Toward the end of my radiation, my manager at work insisted I take every Wednesday off so I could have one day in the middle of the week to rest. He even donated paid time off hours for me so I wouldn’t have to worry about missing work. Thankfully, many of my coworkers had donated hours to me, so I never missed one penny of pay while going through treatment. I am so blessed!

It is now 2.5 years since treatment, and I’m happy to say I remain cancer free and my skin has healed beautifully, in spite of how bad the burn got and despite all the scars from surgery. There is still a bit of discoloring, almost like I have a permanent tan, but I wear my scars with pride, because they are a reminder of strength, courage, and the fact that I am alive. I shall always celebrate life!

As the burn intensified, it wrapped around my chest, under my arm, and into my back.  It was also swollen.
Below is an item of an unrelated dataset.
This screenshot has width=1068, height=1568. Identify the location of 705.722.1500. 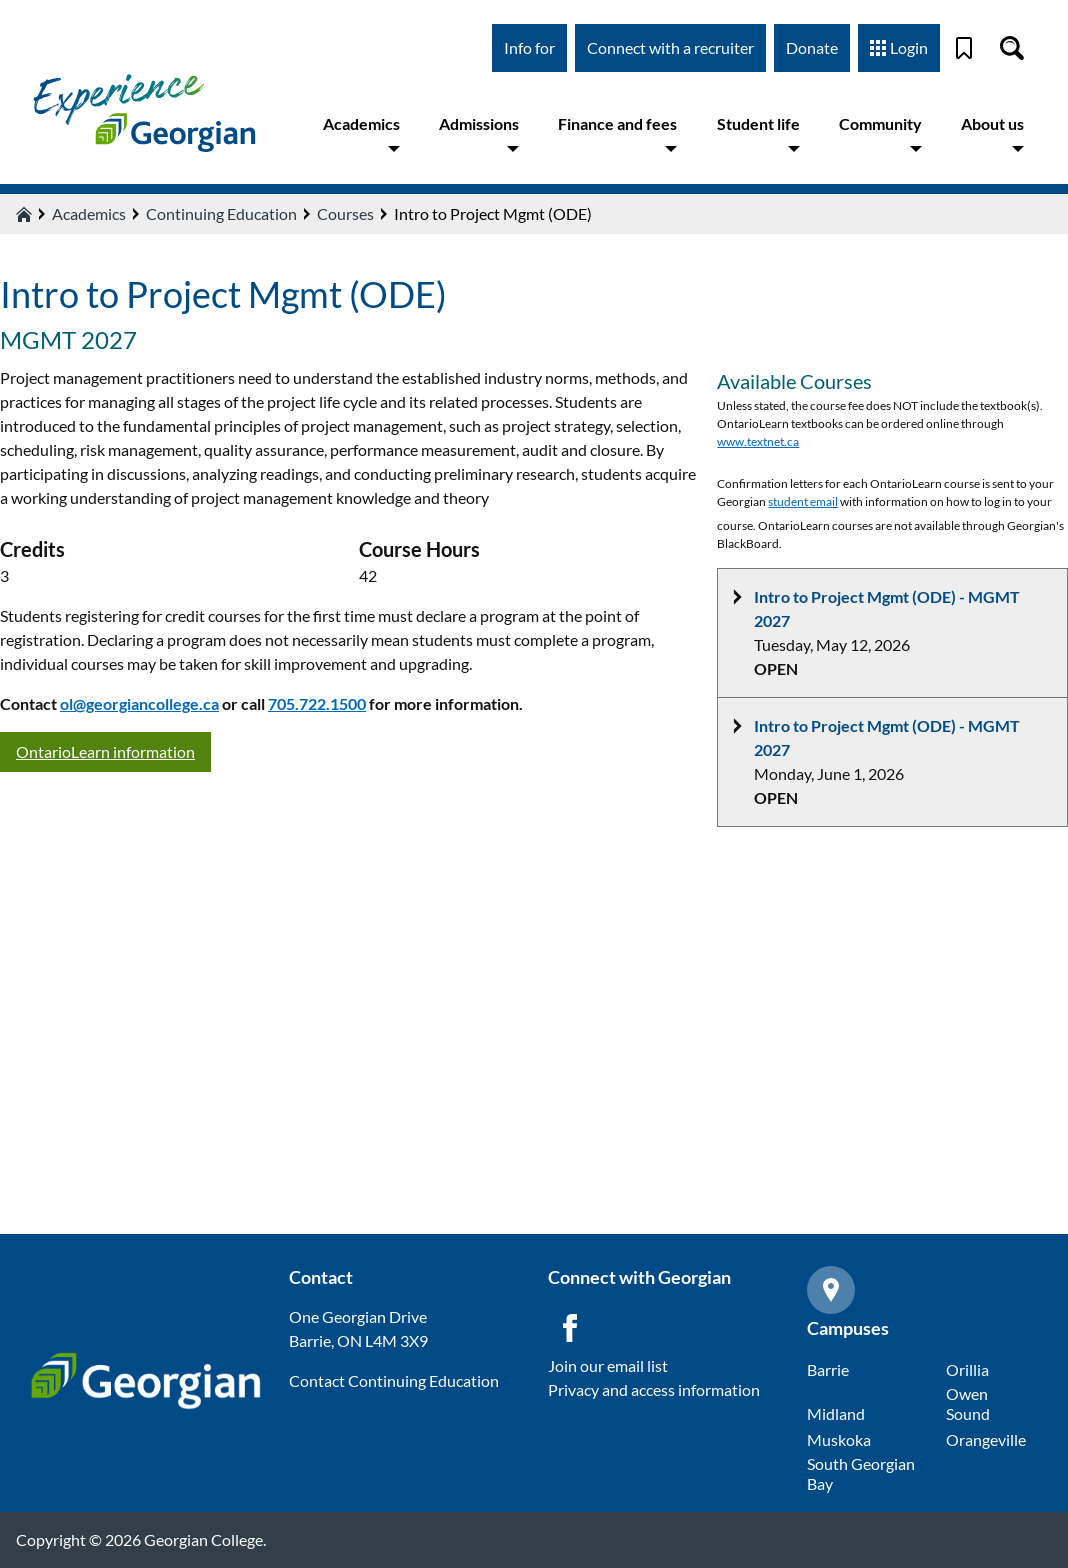 (317, 703).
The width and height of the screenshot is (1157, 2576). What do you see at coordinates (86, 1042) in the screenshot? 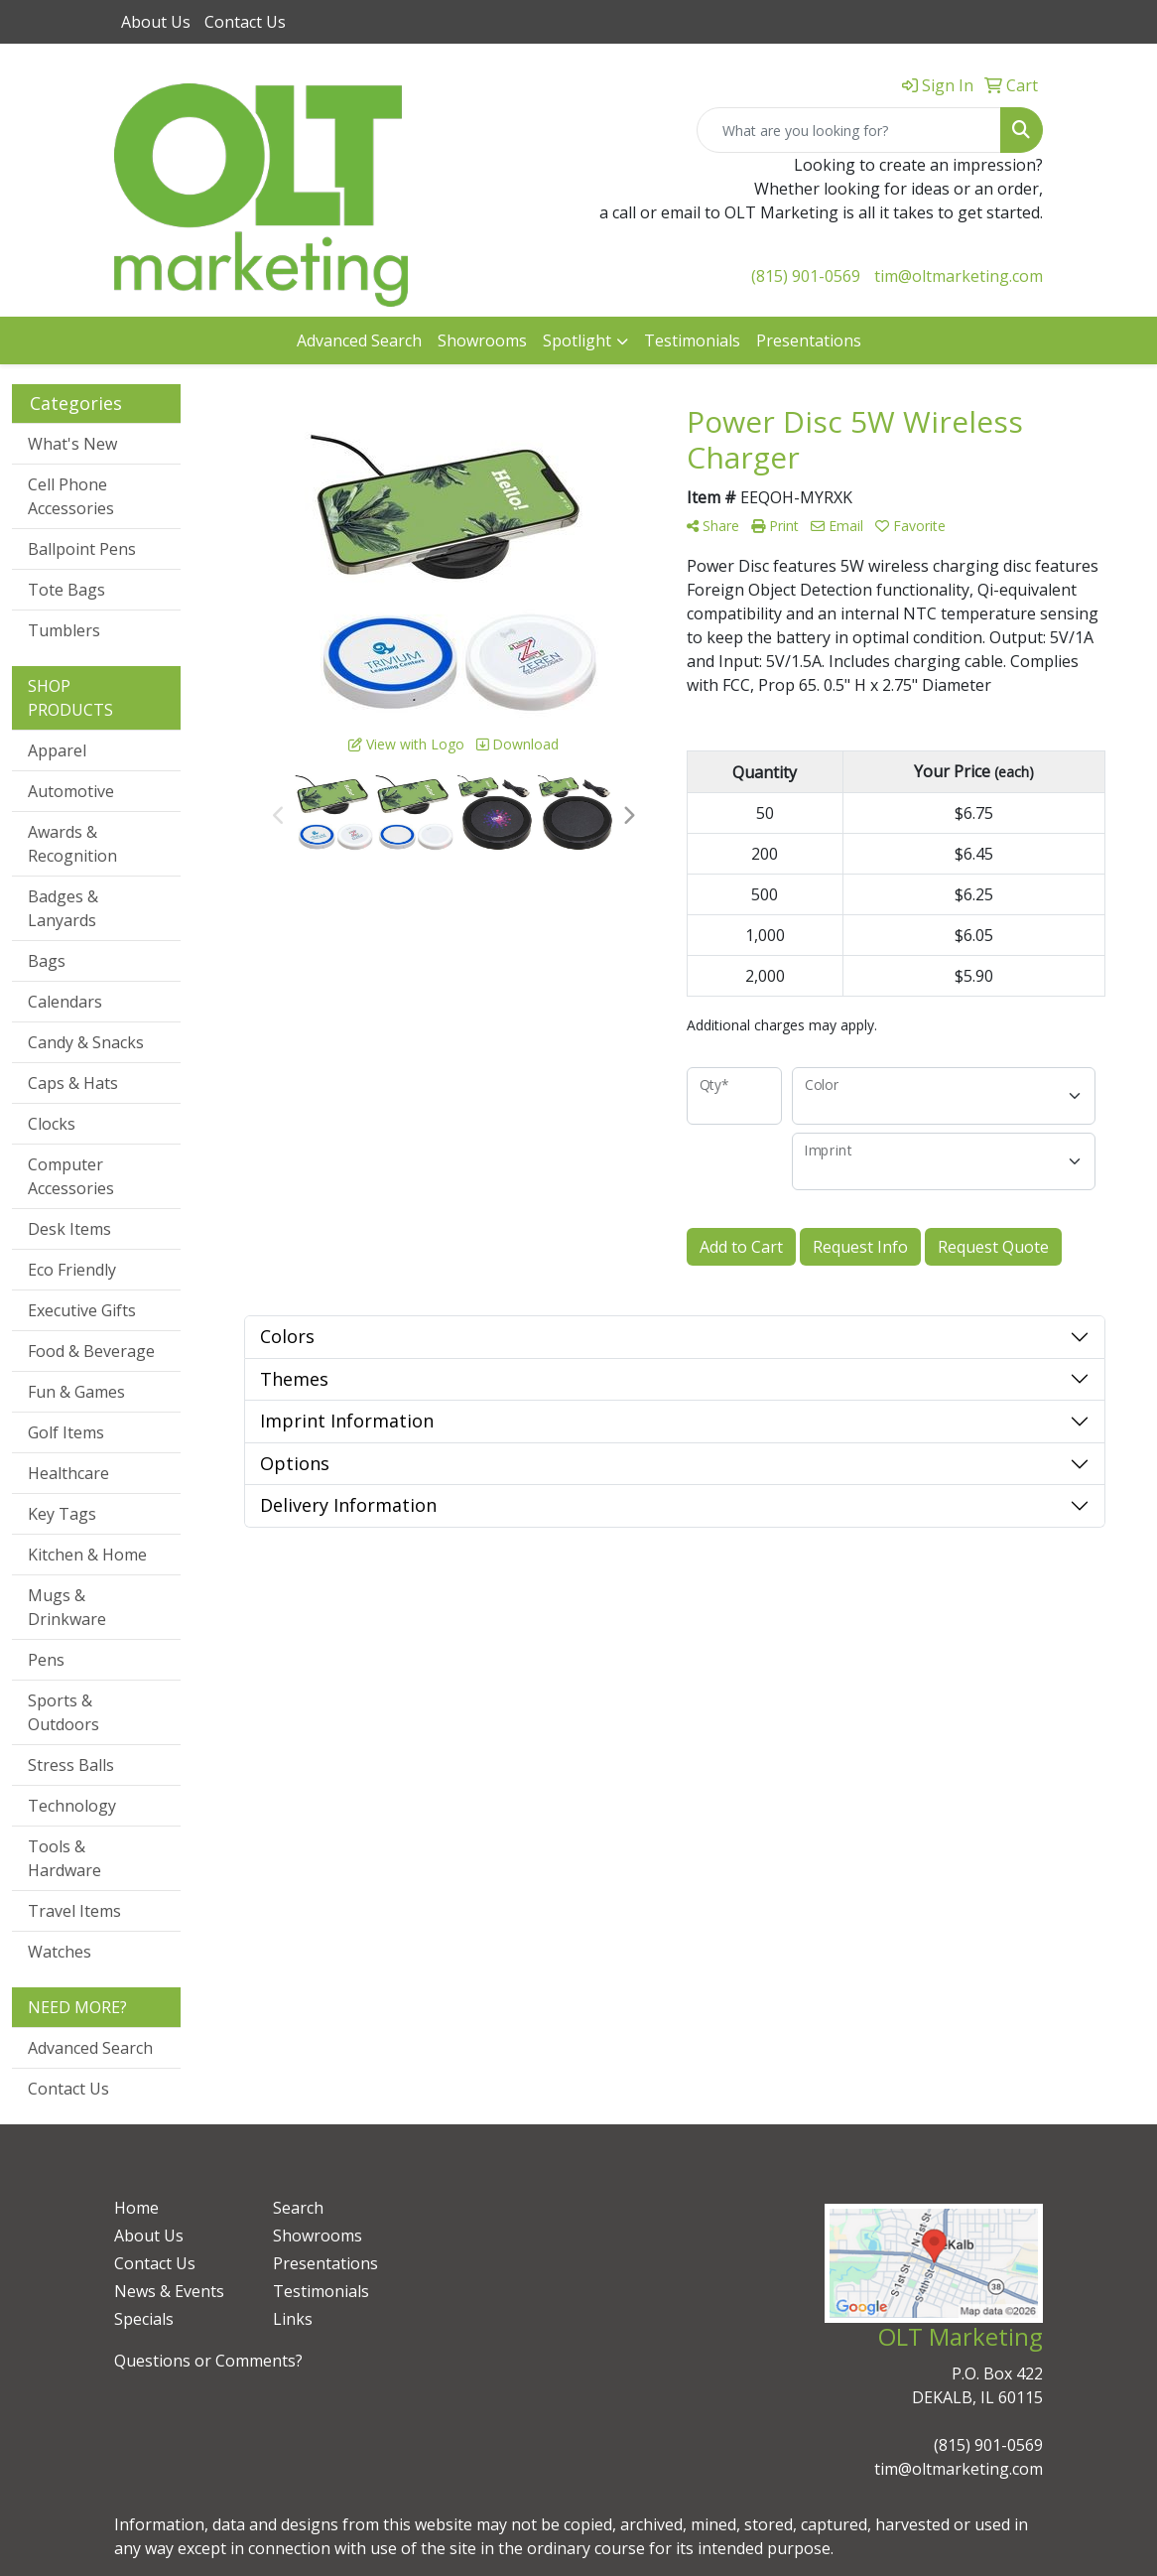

At this point, my oncologist was telling me it looked good.  I guess because it wasn’t a giant blister, thanks to my homemade lotion.

Attitude is everything when fighting cancer.  Most days I forced a smile despite the raw, searing pain I was in.

But there were some days I simply could not smile.

My strong and courageous daughters, my biggest cheerleaders, who kept me going every day.

2 years later, all that remain are a slight tan and a couple scars.